The confusion matrix clearly demonstrates that while our model performs well for the class "happy," it performs poorly for other classes. The fact that the remaining classes have less data could be one of the causes. I discovered, however, that some of the photographs from these two classes make it difficult for a human to determine whether the subject is dejected or indifferent. Individual differences can be seen in facial expression. The neutral face of some people conveys sadness.

In [None]:
np.random.seed(2)
random_sad_imgs = np.random.choice(np.where(y_valid[:, 1] == 1)[0], size=9)
random_neutral_imgs = np.random.choice(np.where(y_valid[:, 2] == 1)[0], size=9)

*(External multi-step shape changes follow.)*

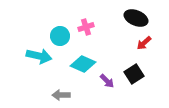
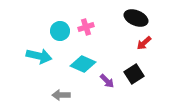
cyan circle: moved 5 px up
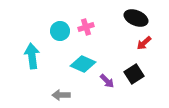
cyan arrow: moved 7 px left; rotated 110 degrees counterclockwise
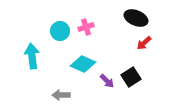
black square: moved 3 px left, 3 px down
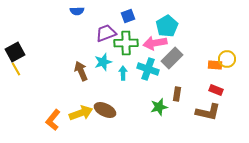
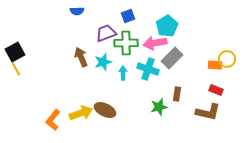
brown arrow: moved 14 px up
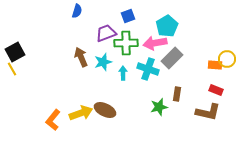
blue semicircle: rotated 72 degrees counterclockwise
yellow line: moved 4 px left
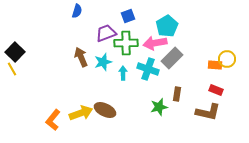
black square: rotated 18 degrees counterclockwise
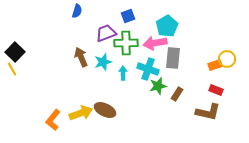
gray rectangle: moved 1 px right; rotated 40 degrees counterclockwise
orange rectangle: rotated 24 degrees counterclockwise
brown rectangle: rotated 24 degrees clockwise
green star: moved 1 px left, 21 px up
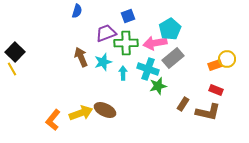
cyan pentagon: moved 3 px right, 3 px down
gray rectangle: rotated 45 degrees clockwise
brown rectangle: moved 6 px right, 10 px down
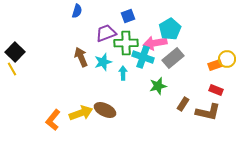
cyan cross: moved 5 px left, 12 px up
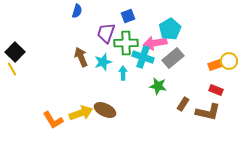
purple trapezoid: rotated 50 degrees counterclockwise
yellow circle: moved 2 px right, 2 px down
green star: rotated 24 degrees clockwise
orange L-shape: rotated 70 degrees counterclockwise
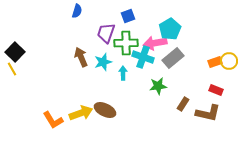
orange rectangle: moved 3 px up
green star: rotated 18 degrees counterclockwise
brown L-shape: moved 1 px down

fig = pyplot.figure(1, (18, 4))

for i, (sadidx, neuidx) in enumerate(zip(random_sad_imgs, random_neutral_imgs)):
    ax = pyplot.subplot(2, 9, i + 1)
    sample_img = X_valid[sadidx, :, :, 0]
    true_label = "sad"
    predicted_label = emotion_label_to_text[model.predict_classes(sample_img.reshape(1, 48, 48, 1))[0]]
    if true_label == predicted_label:
        ax.imshow(sample_img, cmap='gray')
        ax.set_xticks([])
        ax.set_yticks([])
        ax.set_title(f"true:{true_label}, pred:{predicted_label}")
        ax.spines['top'].set_color('green')
        ax.spines['bottom'].set_color('green')
        ax.spines['left'].set_color('green')
        ax.spines['right'].set_color('green')
    else:
        ax.axis('off')

    ax = pyplot.subplot(2, 9, i + 10)
    sample_img = X_valid[neuidx, :, :, 0]
    true_label = "neutral"
    predicted_label = emotion_label_to_text[model.predict_classes(sample_img.reshape(1, 48, 48, 1))[0]]
    if true_label == predicted_label:
        ax.imshow(sample_img, cmap='gray')
        ax.set_xticks([])
        ax.set_yticks([])
        ax.set_title(f"true:{true_label}, pred:{predicted_label}")
        ax.spines['top'].set_color('green')
        ax.spines['bottom'].set_color('green')
        ax.spines['left'].set_color('green')
        ax.spines['right'].set_color('green')
    else:
        ax.axis('off')

pyplot.tight_layout()

In [None]:
# Plotting the incorrect prediction:

np.random.seed(2)
random_sad_imgs = np.random.choice(np.where(y_valid[:, 1]==1)[0], size=9)
random_neutral_imgs = np.random.choice(np.where(y_valid[:, 2]==1)[0], size=9)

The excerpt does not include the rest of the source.